### Problem to work on
The entries that follow include a run beginning at the line with "운 해설이나 워크숍에서 즐기면서 감상할 수 있는 키즈 프로그램 제4탄! 관세" and ending at the line with "수 있습니다. 전통 예능 공연에서는 어린이 대상의 공연은 일년을 통하여 일년"; restate that run word for word and leave the rest out.

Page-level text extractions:
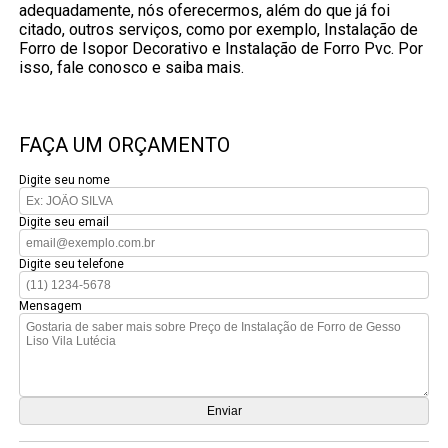
adequadamente, nós oferecermos, além do que já foi
citado, outros serviços, como por exemplo, Instalação de
Forro de Isopor Decorativo e Instalação de Forro Pvc. Por
isso, fale conosco e saiba mais.
FAÇA UM ORÇAMENTO
Digite seu nome
Digite seu email
Digite seu telefone
Mensagem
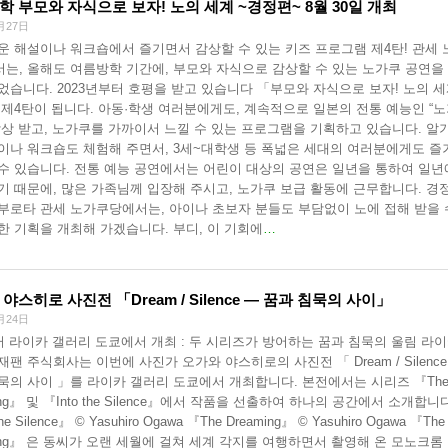
 부모와 자식으로 보자! 노의 세계 ~경정편~ 8월 30일 개최
月27日
운 해설이나 워크숍에서 즐기면서 감상할 수 있는 키즈 프로그램 제4탄! 관세 
는, 올해도 여름방학 기간에, 부모와 자식으로 감상할 수 있는 노가쿠 공연을
었습니다. 2023년부터 호평을 받고 있습니다 「부모와 자식으로 보자! 노의 
 제4탄이 됩니다. 아동·학생 여러분에게도, 계속적으로 일본의 전통 예능인 “
감상 받고, 노가쿠를 가까이서 느낄 수 있는 프로그램을 기획하고 있습니다. 알
이나 워크숍도 체험해 주면서, 3세~대학생 등 폭넓은 세대의 여러분에게도 즐
수 있습니다. 전통 예능 공연에서는 어린이 대상의 공연은 일년을 통하여 일년
기 때문에, 많은 가족님께 입장해 주시고, 노가쿠 보급 활동에 근무합니다. 경
부로타 관세 노가쿠당에서는, 아이나 초보자 분들도 부담없이 노에 접해 받을 
한 기획을 개최해 가겠습니다. 부디, 이 기회에
…
야스히로 사진전 「Dream / Silence ― 꿈과 침묵의 사이」
月24日
부터 라이카 갤러리 도쿄에서 개최 : 두 시리즈가 방어하는 꿈과 침묵의 울림 라
재팬 주식회사는 이번에 사진가 오가와 야스히로의 사진전 「 Dream / Silence
묵의 사이 」를 라이카 갤러리 도쿄에서 개최합니다. 본전에서는 시리즈 『Th
ing』 및 『Into the Silence』에서 작품을 선출하여 하나의 공간에서 소개합니
the Silence』 © Yasuhiro Ogawa 『The Dreaming』 © Yasuhiro Ogawa 『The
ming』 은 동씨가 오랜 세월에 걸쳐 세계 각지를 여행하면서 촬영해 온 모노크롬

### Solution to the problem
운 해설이나 워크숍에서 즐기면서 감상할 수 있는 키즈 프로그램 제4탄! 관세 
는, 올해도 여름방학 기간에, 부모와 자식으로 감상할 수 있는 노가쿠 공연을
었습니다. 2023년부터 호평을 받고 있습니다 「부모와 자식으로 보자! 노의 
 제4탄이 됩니다. 아동·학생 여러분에게도, 계속적으로 일본의 전통 예능인 “
감상 받고, 노가쿠를 가까이서 느낄 수 있는 프로그램을 기획하고 있습니다. 알
이나 워크숍도 체험해 주면서, 3세~대학생 등 폭넓은 세대의 여러분에게도 즐
수 있습니다. 전통 예능 공연에서는 어린이 대상의 공연은 일년을 통하여 일년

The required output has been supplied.